┌────────

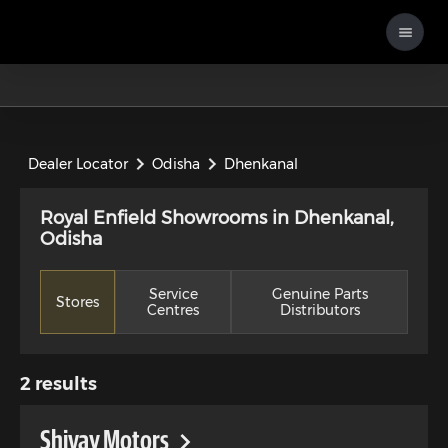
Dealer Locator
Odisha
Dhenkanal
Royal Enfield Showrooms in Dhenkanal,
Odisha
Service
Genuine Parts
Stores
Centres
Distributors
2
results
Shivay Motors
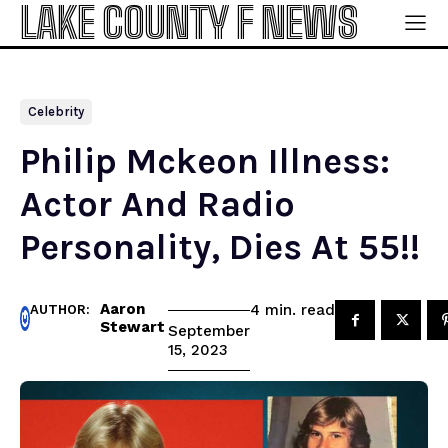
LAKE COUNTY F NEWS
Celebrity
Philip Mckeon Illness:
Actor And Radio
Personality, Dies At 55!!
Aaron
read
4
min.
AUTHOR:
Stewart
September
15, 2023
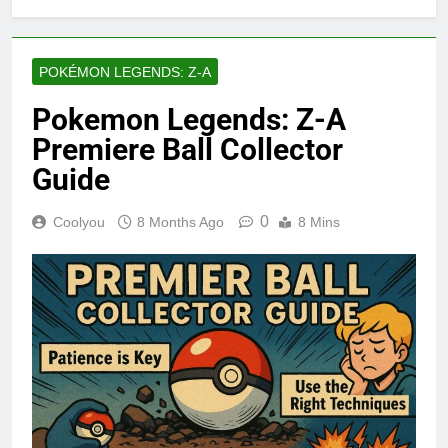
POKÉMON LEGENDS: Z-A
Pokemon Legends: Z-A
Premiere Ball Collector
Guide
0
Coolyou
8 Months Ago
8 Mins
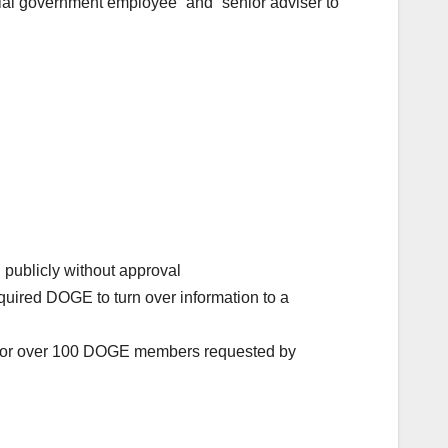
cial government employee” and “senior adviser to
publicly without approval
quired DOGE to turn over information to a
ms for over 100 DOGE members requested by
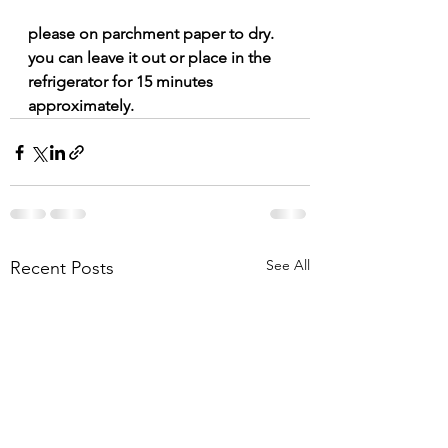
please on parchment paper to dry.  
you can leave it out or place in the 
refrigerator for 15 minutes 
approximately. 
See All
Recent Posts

└────────

What to produce: Write out exactly, and only, the lines running from the line with "Actor And Radio" to the last line above, both included, with all pictures omitted.

Written answer:
Actor And Radio
Personality, Dies At 55!!
Aaron
read
4
min.
AUTHOR:
Stewart
September
15, 2023
POKÉMON LEGENDS: Z-A
Pokemon Legends: Z-A
Premiere Ball Collector
Guide
0
Coolyou
8 Months Ago
8 Mins
cial government employee” and “senior adviser to
publicly without approval
quired DOGE to turn over information to a
ms for over 100 DOGE members requested by
please on parchment paper to dry.  
you can leave it out or place in the 
refrigerator for 15 minutes 
approximately. 
See All
Recent Posts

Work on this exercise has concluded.